▶ DATA RECORDS
• • • •
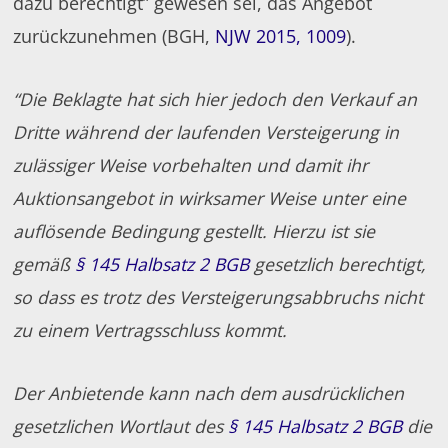
dazu berechtigt” gewesen sei, das Angebot
zurückzunehmen (BGH,
NJW 2015, 1009
).
“Die Beklagte hat sich hier jedoch den Verkauf an
Dritte während der laufenden Versteigerung in
zulässiger Weise vorbehalten und damit ihr
Auktionsangebot in wirksamer Weise unter eine
auflösende Bedingung gestellt. Hierzu ist sie
gemäß
§ 145 Halbsatz 2 BGB
gesetzlich berechtigt,
so dass es trotz des Versteigerungsabbruchs nicht
zu einem Vertragsschluss kommt.
Der Anbietende kann nach dem ausdrücklichen
gesetzlichen Wortlaut des
§ 145 Halbsatz 2 BGB
die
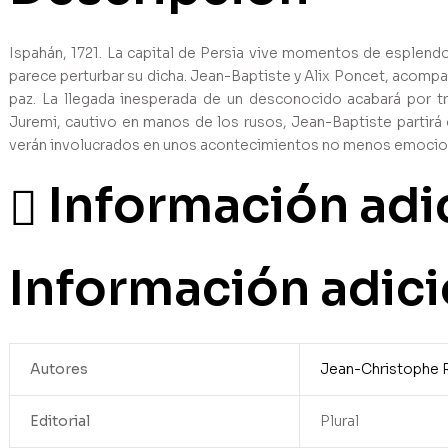
Ispahán, 1721. La capital de Persia vive momentos de esplendor
parece perturbar su dicha. Jean-Baptiste y Alix Poncet, acomp
paz. La llegada inesperada de un desconocido acabará por t
Juremi, cautivo en manos de los rusos, Jean-Baptiste partirá 
verán involucrados en unos acontecimientos no menos emocio
Información adi
Información adici
Autores
Jean-Christophe R
Editorial
Plural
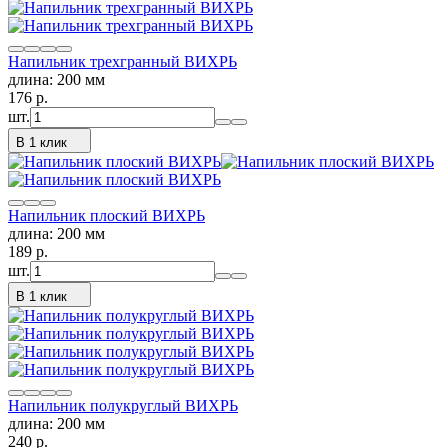
Напильник трехгранный ВИХРЬ
длина: 200 мм
176
p.
шт.
В 1 клик
Напильник плоский ВИХРЬ
длина: 200 мм
189
p.
шт.
В 1 клик
Напильник полукруглый ВИХРЬ
длина: 200 мм
240
p.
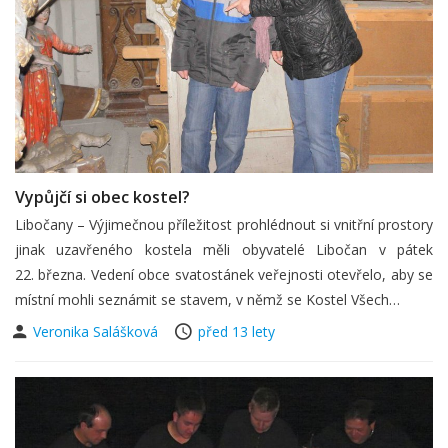
Vypůjčí si obec kostel?
Libočany – Výjimečnou příležitost prohlédnout si vnitřní prostory
jinak uzavřeného kostela měli obyvatelé Libočan v pátek
22. března. Vedení obce svatostánek veřejnosti otevřelo, aby se
místní mohli seznámit se stavem, v němž se Kostel Všech…
Veronika Salášková
před 13 lety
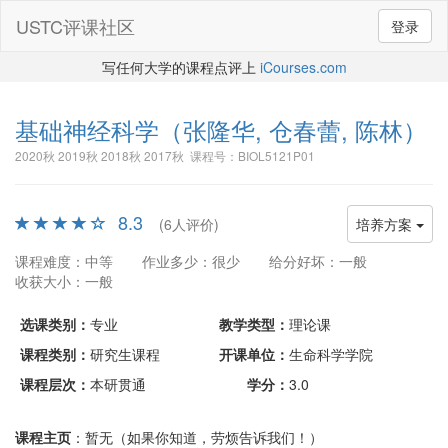
USTC评课社区
登录
写任何大学的课程点评上
iCourses.com
基础神经科学
（张隆华, 仓春蕾, 陈林）
2020秋 2019秋 2018秋 2017秋 课程号：BIOL5121P01
8.3
(6人评价)
培养方案
课程难度：中等
作业多少：很少
给分好坏：一般
收获大小：一般
选课类别：
专业
教学类型：
理论课
课程类别：
研究生课程
开课单位：
生命科学学院
课程层次：
本研贯通
学分：
3.0
课程主页
：暂无（如果你知道，劳烦告诉我们！）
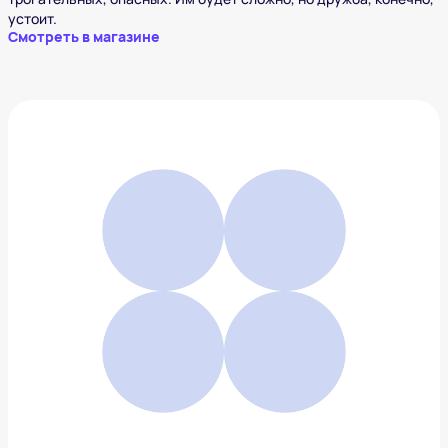
устоит.
Смотреть в магазине
Фермерские рынки мира. Кругосветное
путешествие
2 527 ₽
Добавить в вишлист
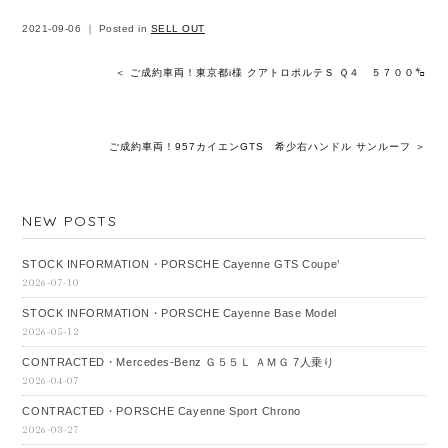
2021-09-06 ｜ Posted in
SELL OUT
＜ ご成約車両！東京都i様 クアトロポルテＳ Ｑ４ ５７００㌔
ご成約車両！957カイエンGTS 希少右ハンドル サンルーフ ＞
NEW POSTS
STOCK INFORMATION・PORSCHE Cayenne GTS Coupe’
2026-07-10
STOCK INFORMATION・PORSCHE Cayenne Base Model
2026-05-12
CONTRACTED・Mercedes‐Benz Ｇ５５Ｌ ＡＭＧ 7人乗り
2026-04-07
CONTRACTED・PORSCHE Cayenne Sport Chrono
2026-03-27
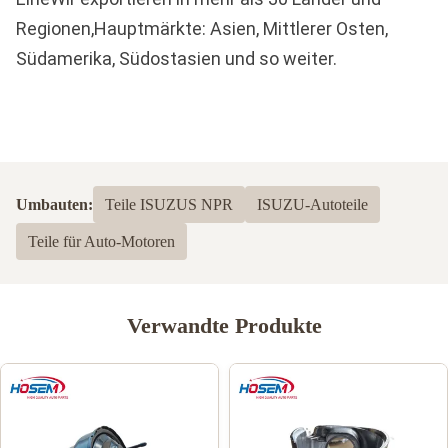
Regionen,Hauptmärkte: Asien, Mittlerer Osten,
Südamerika, Südostasien und so weiter.
Umbauten:
Teile ISUZUS NPR
ISUZU-Autoteile
Teile für Auto-Motoren
Verwandte Produkte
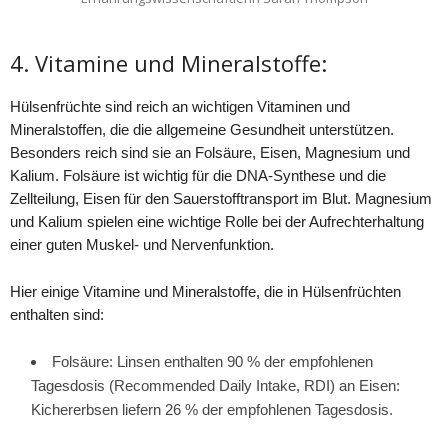
4. Vitamine und Mineralstoffe:
Hülsenfrüchte sind reich an wichtigen Vitaminen und
Mineralstoffen, die die allgemeine Gesundheit unterstützen.
Besonders reich sind sie an Folsäure, Eisen, Magnesium und
Kalium. Folsäure ist wichtig für die DNA-Synthese und die
Zellteilung, Eisen für den Sauerstofftransport im Blut. Magnesium
und Kalium spielen eine wichtige Rolle bei der Aufrechterhaltung
einer guten Muskel- und Nervenfunktion.
Hier einige Vitamine und Mineralstoffe, die in Hülsenfrüchten
enthalten sind:
Folsäure: Linsen enthalten 90 % der empfohlenen
Tagesdosis (Recommended Daily Intake, RDI) an Eisen:
Kichererbsen liefern 26 % der empfohlenen Tagesdosis.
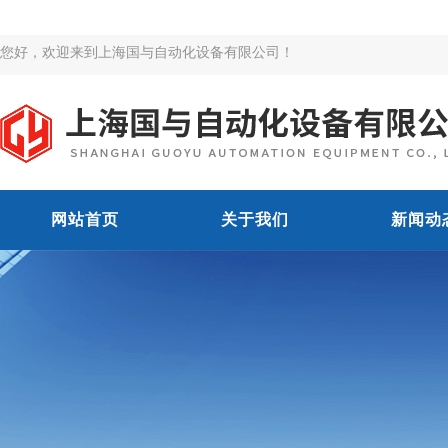
您好，欢迎来到上海国与自动化设备有限公司！
网站首页
关于我们
新闻动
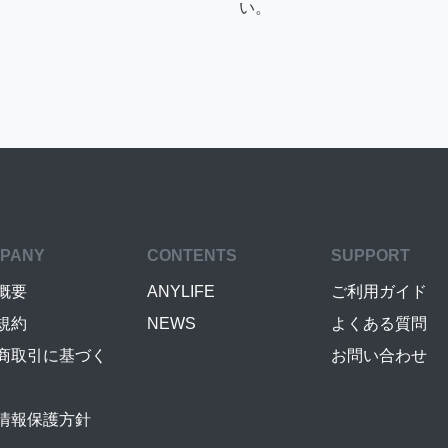
い。
PANY
CONTENTS
SUPPORT
概要
ANYLIFE
ご利用ガイド
規約
NEWS
よくある質問
商取引に基づく
お問い合わせ
情報保護方針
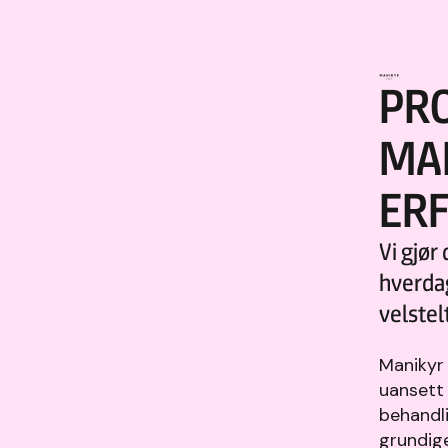
PR
MA
ER
Vi gjør
hverdag
velstel
Manikyr 
uansett 
behandli
grundige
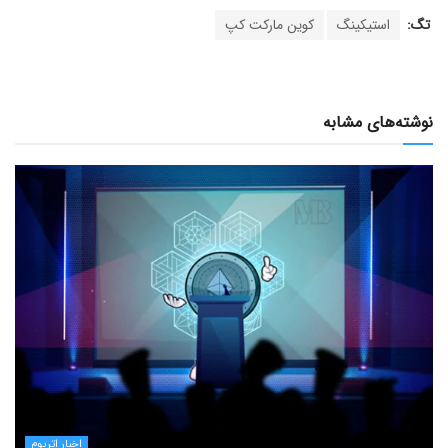
تگ:
استیکینگ
کوین مارکت کپ
نوشته‌های مشابه
اخبار اتریوم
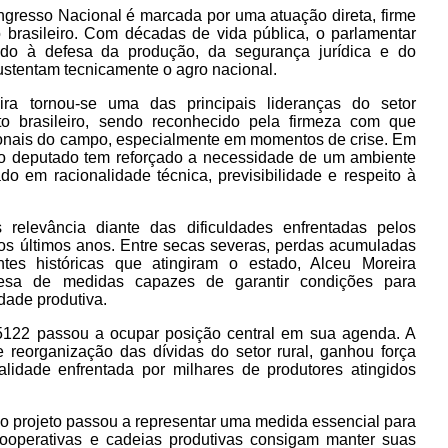
ongresso Nacional é marcada por uma atuação direta, firme
brasileiro. Com décadas de vida pública, o parlamentar
ltado à defesa da produção, da segurança jurídica e do
ustentam tecnicamente o agro nacional.
ra tornou-se uma das principais lideranças do setor
o brasileiro, sendo reconhecido pela firmeza com que
sionais do campo, especialmente em momentos de crise. Em
, o deputado tem reforçado a necessidade de um ambiente
do em racionalidade técnica, previsibilidade e respeito à
relevância diante das dificuldades enfrentadas pelos
os últimos anos. Entre secas severas, perdas acumuladas
tes históricas que atingiram o estado, Alceu Moreira
fesa de medidas capazes de garantir condições para
dade produtiva.
5122
passou a ocupar posição central em sua agenda. A
e reorganização das dívidas do setor rural, ganhou força
lidade enfrentada por milhares de produtores atingidos
o projeto passou a representar uma medida essencial para
 cooperativas e cadeias produtivas consigam manter suas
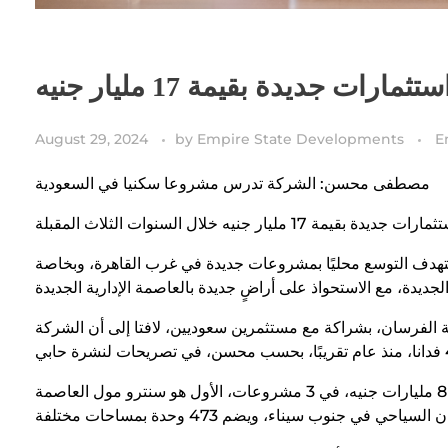
 جديدة بقيمة 17 مليار جنيه
August 29, 2024
by
Empire State Developments
E
مصطفى محسن: الشركة تدرس مشروعا سكنيا في السعودية
دف التوسع محليًا بمشروعات جديدة في غرب القاهرة، وبخاصة
الفرسان، بشراكة مع مستثمرين سعوديين، لافتا إلى أن الشركة
وأشار رئيس مجلس إدارة إمباير ستيت إلى أن حجم استثمارات الشركة حاليًا يصل إلى 8 مليارات جنيه، في 3 مشروعات، الأول هو سنترو مول العاصمة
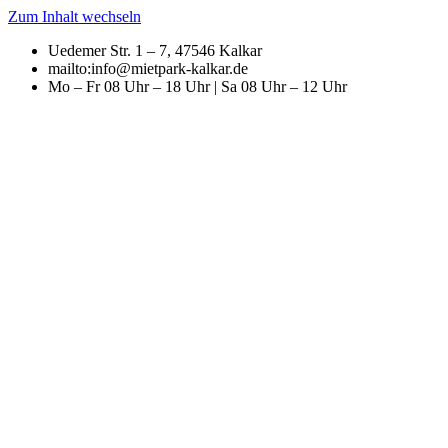
Zum Inhalt wechseln
Uedemer Str. 1 – 7, 47546 Kalkar
mailto:info@mietpark-kalkar.de
Mo – Fr 08 Uhr – 18 Uhr | Sa 08 Uhr – 12 Uhr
• • • •
▶ REQUIRED WORK
All of the records above should be returned exactly, though the pictures should not.

▶ ANSWER TO THIS TASK
dazu berechtigt” gewesen sei, das Angebot
zurückzunehmen (BGH,
NJW 2015, 1009
).
“Die Beklagte hat sich hier jedoch den Verkauf an
Dritte während der laufenden Versteigerung in
zulässiger Weise vorbehalten und damit ihr
Auktionsangebot in wirksamer Weise unter eine
auflösende Bedingung gestellt. Hierzu ist sie
gemäß
§ 145 Halbsatz 2 BGB
gesetzlich berechtigt,
so dass es trotz des Versteigerungsabbruchs nicht
zu einem Vertragsschluss kommt.
Der Anbietende kann nach dem ausdrücklichen
gesetzlichen Wortlaut des
§ 145 Halbsatz 2 BGB
die
Ispahán, 1721. La capital de Persia vive momentos de esplendor
parece perturbar su dicha. Jean-Baptiste y Alix Poncet, acomp
paz. La llegada inesperada de un desconocido acabará por t
Juremi, cautivo en manos de los rusos, Jean-Baptiste partirá 
verán involucrados en unos acontecimientos no menos emocio
Información adi
Información adici
Autores
Jean-Christophe R
Editorial
Plural
Напильник трехгранный ВИХРЬ
длина: 200 мм
176
p.
шт.
В 1 клик
Напильник плоский ВИХРЬ
длина: 200 мм
189
p.
шт.
В 1 клик
Напильник полукруглый ВИХРЬ
длина: 200 мм
240
p.
Vypůjčí si obec kostel?
Libočany – Výjimečnou příležitost prohlédnout si vnitřní prostory
jinak uzavřeného kostela měli obyvatelé Libočan v pátek
22. března. Vedení obce svatostánek veřejnosti otevřelo, aby se
místní mohli seznámit se stavem, v němž se Kostel Všech…
Veronika Salášková
před 13 lety
USTC评课社区
登录
写任何大学的课程点评上
iCourses.com
基础神经科学
（张隆华, 仓春蕾, 陈林）
2020秋 2019秋 2018秋 2017秋 课程号：BIOL5121P01
8.3
(6人评价)
培养方案
课程难度：中等
作业多少：很少
给分好坏：一般
收获大小：一般
选课类别：
专业
教学类型：
理论课
课程类别：
研究生课程
开课单位：
生命科学学院
课程层次：
本研贯通
学分：
3.0
课程主页
：暂无（如果你知道，劳烦告诉我们！）
устоит.
Смотреть в магазине
Фермерские рынки мира. Кругосветное
путешествие
2 527 ₽
Добавить в вишлист
2021-09-06 ｜ Posted in
SELL OUT
＜ ご成約車両！東京都i様 クアトロポルテＳ Ｑ４ ５７００㌔
ご成約車両！957カイエンGTS 希少右ハンドル サンルーフ ＞
NEW POSTS
STOCK INFORMATION・PORSCHE Cayenne GTS Coupe’
2026-07-10
STOCK INFORMATION・PORSCHE Cayenne Base Model
2026-05-12
CONTRACTED・Mercedes‐Benz Ｇ５５Ｌ ＡＭＧ 7人乗り
2026-04-07
CONTRACTED・PORSCHE Cayenne Sport Chrono
2026-03-27
Regionen,Hauptmärkte: Asien, Mittlerer Osten,
Südamerika, Südostasien und so weiter.
Umbauten:
Teile ISUZUS NPR
ISUZU-Autoteile
Teile für Auto-Motoren
Verwandte Produkte
4. Vitamine und Mineralstoffe:
Hülsenfrüchte sind reich an wichtigen Vitaminen und
Mineralstoffen, die die allgemeine Gesundheit unterstützen.
Besonders reich sind sie an Folsäure, Eisen, Magnesium und
Kalium. Folsäure ist wichtig für die DNA-Synthese und die
Zellteilung, Eisen für den Sauerstofftransport im Blut. Magnesium
und Kalium spielen eine wichtige Rolle bei der Aufrechterhaltung
einer guten Muskel- und Nervenfunktion.
Hier einige Vitamine und Mineralstoffe, die in Hülsenfrüchten
enthalten sind:
Folsäure: Linsen enthalten 90 % der empfohlenen
Tagesdosis (Recommended Daily Intake, RDI) an Eisen:
Kichererbsen liefern 26 % der empfohlenen Tagesdosis.
您好，欢迎来到上海国与自动化设备有限公司！
网站首页
关于我们
新闻动
い。
PANY
CONTENTS
SUPPORT
概要
ANYLIFE
ご利用ガイド
規約
NEWS
よくある質問
商取引に基づく
お問い合わせ
情報保護方針
PR
MA
ER
Vi gjør
hverdag
velstel
Manikyr 
uansett 
behandli
grundige
تگ:
استیکینگ
کوین مارکت کپ
نوشته‌های مشابه
اخبار اتریوم
ongresso Nacional é marcada por uma atuação direta, firme
brasileiro. Com décadas de vida pública, o parlamentar
ltado à defesa da produção, da segurança jurídica e do
ustentam tecnicamente o agro nacional.
ra tornou-se uma das principais lideranças do setor
o brasileiro, sendo reconhecido pela firmeza com que
sionais do campo, especialmente em momentos de crise. Em
, o deputado tem reforçado a necessidade de um ambiente
do em racionalidade técnica, previsibilidade e respeito à
relevância diante das dificuldades enfrentadas pelos
os últimos anos. Entre secas severas, perdas acumuladas
tes históricas que atingiram o estado, Alceu Moreira
fesa de medidas capazes de garantir condições para
dade produtiva.
5122
passou a ocupar posição central em sua agenda. A
e reorganização das dívidas do setor rural, ganhou força
lidade enfrentada por milhares de produtores atingidos
o projeto passou a representar uma medida essencial para
 cooperativas e cadeias produtivas consigam manter suas
 جديدة بقيمة 17 مليار جنيه
August 29, 2024
by
Empire State Developments
E
مصطفى محسن: الشركة تدرس مشروعا سكنيا في السعودية
دف التوسع محليًا بمشروعات جديدة في غرب القاهرة، وبخاصة
الفرسان، بشراكة مع مستثمرين سعوديين، لافتا إلى أن الشركة
وأشار رئيس مجلس إدارة إمباير ستيت إلى أن حجم استثمارات الشركة حاليًا يصل إلى 8 مليارات جنيه، في 3 مشروعات، الأول هو سنترو مول العاصمة
Zum Inhalt wechseln
Uedemer Str. 1 – 7, 47546 Kalkar
mailto:info@mietpark-kalkar.de
Mo – Fr 08 Uhr – 18 Uhr | Sa 08 Uhr – 12 Uhr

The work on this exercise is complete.